Beginning at the line that includes "aus Sipbachzell auf", return each line exactly through the end of the listing, and no line before it.
[[ Exercise data open ]]
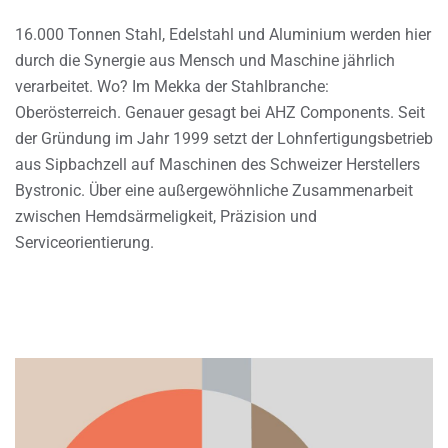
16.000 Tonnen Stahl, Edelstahl und Aluminium werden hier
durch die Synergie aus Mensch und Maschine jährlich
verarbeitet. Wo? Im Mekka der Stahlbranche:
Oberösterreich. Genauer gesagt bei AHZ Components. Seit
der Gründung im Jahr 1999 setzt der Lohnfertigungsbetrieb
aus Sipbachzell auf Maschinen des Schweizer Herstellers
Bystronic. Über eine außergewöhnliche Zusammenarbeit
zwischen Hemdsärmeligkeit, Präzision und
Serviceorientierung.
[[ Exercise data closed ]]
▸ **Written solution**:
aus Sipbachzell auf Maschinen des Schweizer Herstellers
Bystronic. Über eine außergewöhnliche Zusammenarbeit
zwischen Hemdsärmeligkeit, Präzision und
Serviceorientierung.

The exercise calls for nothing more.